Daniel Kokotajlo answers If AI is based on GPT, how to ensure its safety?

Daniel Kokotajlo 19 Jun 2020 10:34 UTC
9 points
One would hope that GPT-7 would achieve accurate predictions about what humanoids do because it is basically a human. It’s algorithm is “OK, what would a typical human do?”
However, another possibility is that GPT-7 is actually much smarter than a typical human in some sense—maybe it has a deep understanding of all the different kinds of humans, rather than just a typical human, and maybe it has some sophisticated judgment for which kind of human to mimic depending on the context. In this case it probably isn’t best understood as a set of humans with an algorithm to choose between them, but rather something alien and smarter than humans that mimics them in the way that e.g. a human actress might some large set of animals.

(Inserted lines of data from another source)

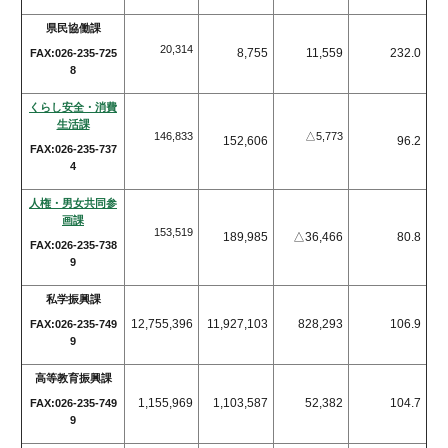
県民協働課
20,314
8,755
11,559
232.0
FAX:026-235-725
8
くらし安全・消費
生活課
146,833
△5,773
152,606
96.2
FAX:026-235-737
4
人権・男女共同参
画課
153,519
189,985
△36,466
80.8
FAX:026-235-738
9
私学振興課
12,755,396
11,927,103
828,293
106.9
FAX:026-235-749
9
高等教育振興課
1,155,969
1,103,587
52,382
104.7
FAX:026-235-749
9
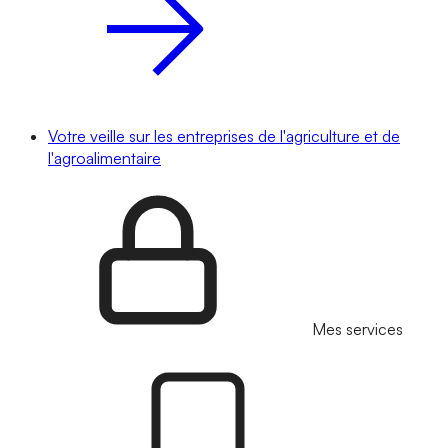
Votre veille sur les entreprises de l'agriculture et de
l'agroalimentaire
Mes services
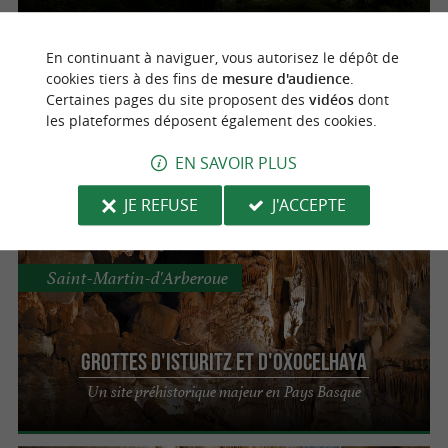
En continuant à naviguer, vous autorisez le dépôt de
Sainte-Engrâce
cookies tiers à des fins de
mesure d'audience
.
Certaines pages du site proposent des
vidéos
dont
les plateformes déposent également des cookies.
Grotte de la Verna
La plus grande salle souterraine du monde à
EN SAVOIR PLUS
Sainte-Engrâce
JE REFUSE
J'ACCEPTE
Saint-Martin-d'Arberoue
Grottes d'Isturitz et d'Oxocelhaya
Un site préhistorique majeur en Pays Basque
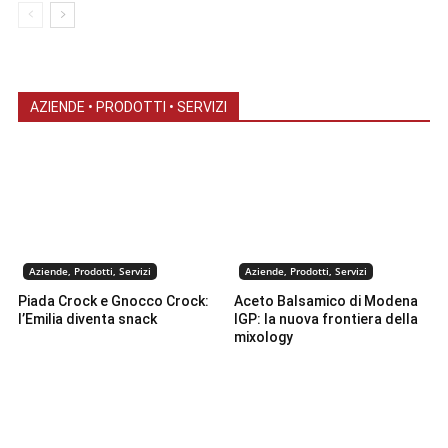
AZIENDE • PRODOTTI • SERVIZI
Aziende, Prodotti, Servizi
Aziende, Prodotti, Servizi
Piada Crock e Gnocco Crock:
Aceto Balsamico di Modena
l’Emilia diventa snack
IGP: la nuova frontiera della
mixology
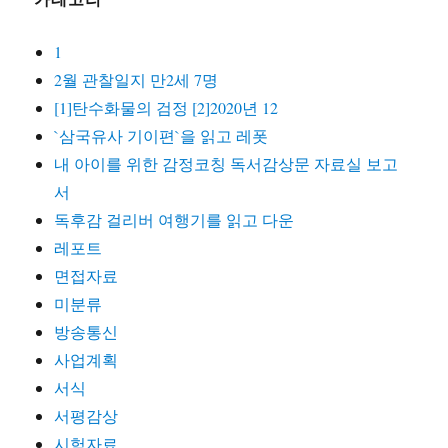
1
2월 관찰일지 만2세 7명
[1]탄수화물의 검정 [2]2020년 12
`삼국유사 기이편`을 읽고 레폿
내 아이를 위한 감정코칭 독서감상문 자료실 보고
서
독후감 걸리버 여행기를 읽고 다운
레포트
면접자료
미분류
방송통신
사업계획
서식
서평감상
시험자료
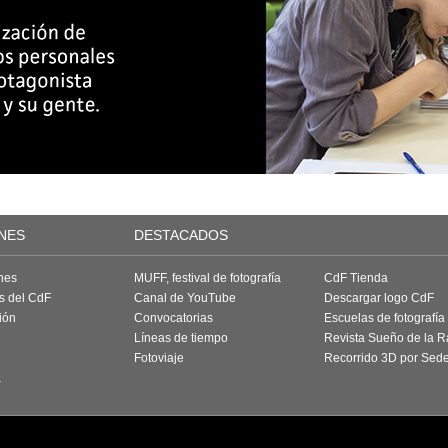
NES
DESTACADOS
nes
MUFF, festival de fotografía
CdF Tienda
as del CdF
Canal de YouTube
Descargar logo CdF
ión
Convocatorias
Escuelas de fotografía
Líneas de tiempo
Revista Sueño de la 
Fotoviaje
Recorrido 3D por Sed
a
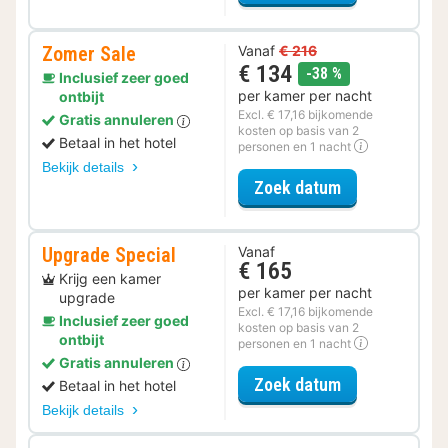
Zomer Sale
Vanaf
€ 216
€ 134
korting
-38 %
Inclusief zeer goed
per kamer per nacht
ontbijt
Excl. € 17,16 bijkomende
Gratis annuleren
kosten op basis van 2
Betaal in het hotel
personen en 1 nacht
Bekijk details
voor Zomer Sa
Zoek datum
Upgrade Special
Vanaf
€ 165
Krijg een kamer
per kamer per nacht
upgrade
Excl. € 17,16 bijkomende
Inclusief zeer goed
kosten op basis van 2
ontbijt
personen en 1 nacht
Gratis annuleren
voor Upgrade 
Zoek datum
Betaal in het hotel
Bekijk details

Using Evan’s classification, I’d say that we don’t know how training-competitive GPT-7 is but that it’s probably pretty good on that front; GPT-7 is probably not very performance-competitive because even if all goes well it just acts like a typical human; GPT-7 has the standard inner alignment issues (what if it is deceptively aligned? What if it actually does have long-term goals, and pretends not to, since it realizes that’s the only way to achieve them? though perhaps they have less force since its training is so… short-term? I forget the term) and finally I think the issue pointed to with “The universal prior is malign” (i.e. probable environment hacking) is big enough to worry about here.
In light of all this, I don’t know how to ensure its safety. I would guess that some of the techniques Evan talks about might help, but I’d have to go through them and refamiliarize myself with them.